Het is een sportdiscipline waarin een speer van glasvezel of metaal wordt gegooid, waarbij de wedstrijd kan worden gewonnen als deze veel verder valt van waar deze oorspronkelijk werd gegooid. Het is niet precies bekend wanneer deze activiteit begon als een wedstrijd, gaande dat het een primitieve jacht techniek, gebruikt door de ouden in het bijzonder aan de dieren te verkrijgen, een demonstratie van vaardigheid, van de mogelijkheid om te weten wie de beste bedoeling gehad of kon gooien naar lange afstand.
In het oude Griekenland werd het beoefend in wat de vijfkamp was, tijdens de Olympische Spelen die in de oudheid werden gehouden, en ook tijdens de Pan-Helleense Spelen; de andere tests waarmee het werd geoefend waren: stadion (een race van 180m), worstelen, verspringen en discuswerpen.
In de oudheid waren de technieken voor het lanceren anders, omdat stroken leer werden gebruikt om voor voortstuwing te zorgen. Ze hadden twee gaten waarin de vingers konden worden gestoken, wat het opwinden van de speer vergemakkelijkte, waardoor de lengte van de arm langer werd en deze stabiliseert in de lucht. In de moderne tijd werd de speerwerpen in het jaar 1908 opgenomen.

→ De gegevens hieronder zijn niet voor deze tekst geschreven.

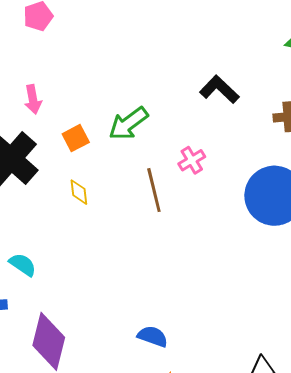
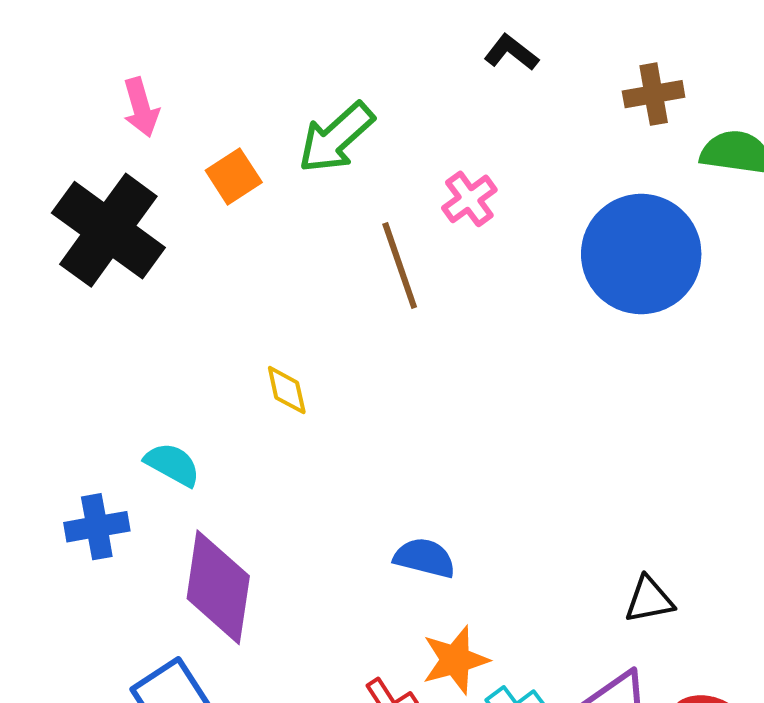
black L-shape: (219, 89) -> (511, 53), size x0.7
yellow diamond: (79, 192) -> (287, 390), moved
cyan semicircle: (23, 265) -> (172, 464), moved

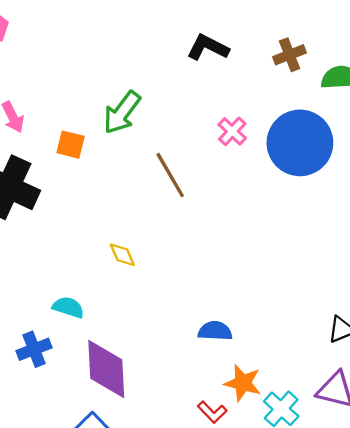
black L-shape: (511, 53) -> (208, 48), size x1.4
orange square: (234, 176) -> (71, 145), turned -32
pink cross: (469, 199) -> (232, 131), moved
orange star: (455, 660) -> (243, 383), turned -30

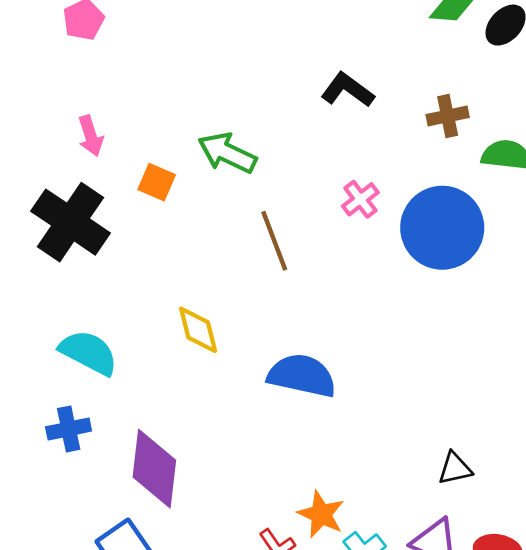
green arrow: (122, 113) -> (227, 153), turned 69
yellow diamond: (122, 255) -> (198, 330), size x1.4
cyan semicircle: (68, 307) -> (89, 352), moved, size x1.5
blue semicircle: (215, 331) -> (302, 376), moved, size x1.6

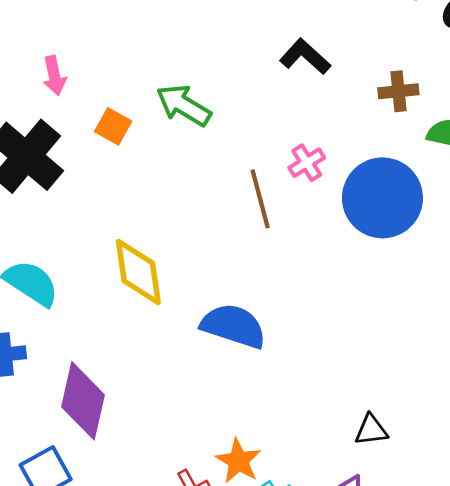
brown line: (274, 241) -> (260, 199), moved
yellow diamond: (198, 330) -> (138, 272), size x1.4

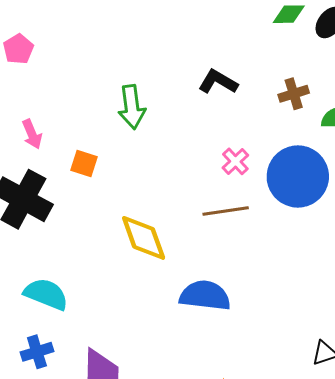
green arrow: (184, 105) -> (132, 107), moved, turned -117
brown line: (260, 199) -> (226, 211), moved, turned -72
yellow diamond: (138, 272) -> (144, 238), moved

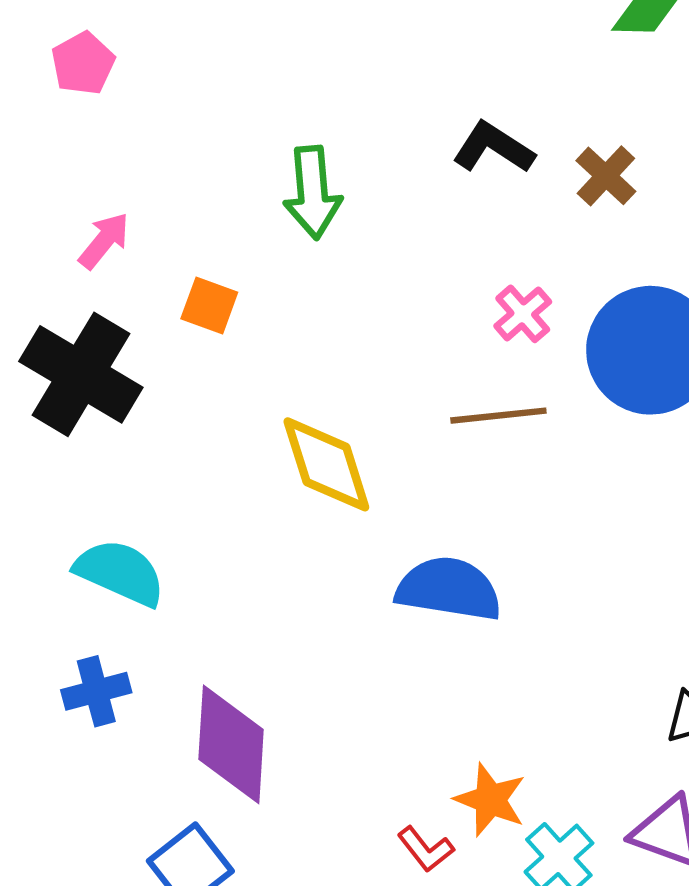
brown cross: (294, 94) -> (606, 176), moved, turned -32
pink arrow: (32, 134) -> (104, 241), turned -120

De speer wordt geworpen vanuit een 30 meter lange gang, met 59º het landingsveld. Meestal heeft de speler maar één minuut om een poging te doen, met meestal drie kansen. De juiste manier om het artefact te lanceren is door het bij het touwtje vast te pakken en het een paar centimeter over de schouder te plaatsen; de punt is het eerste deel dat het landingsveld moet raken, en het moet ook bepaalde meters overschrijden, zodat het niet als een mislukking wordt beschouwd.